Instructions to follow: Reproduce the data exactly as given, except for any images.

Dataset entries

....

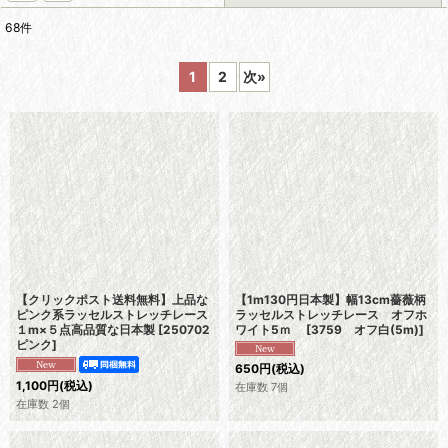
68
件
表示数
:
1
2
次
»
在庫あり
並び順
:
絞り込む
【クリックポスト送料無料】上品な
【1m130円日本製】幅13cm薔薇柄
ピンク系ラッセルストレッチレース
ラッセルストレッチレース オフホ
１m×５点高品質な日本製
[
250702
ワイト5ｍ
[
3759 オフ白(5m)
]
ピンク
]
650
円
(税込)
1,100
円
(税込)
在庫数 7個
在庫数 2個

....

Exercise result:
68
件
表示数
:
1
2
次
»
在庫あり
並び順
:
絞り込む
【クリックポスト送料無料】上品な
【1m130円日本製】幅13cm薔薇柄
ピンク系ラッセルストレッチレース
ラッセルストレッチレース オフホ
１m×５点高品質な日本製
[
250702
ワイト5ｍ
[
3759 オフ白(5m)
]
ピンク
]
650
円
(税込)
1,100
円
(税込)
在庫数 7個
在庫数 2個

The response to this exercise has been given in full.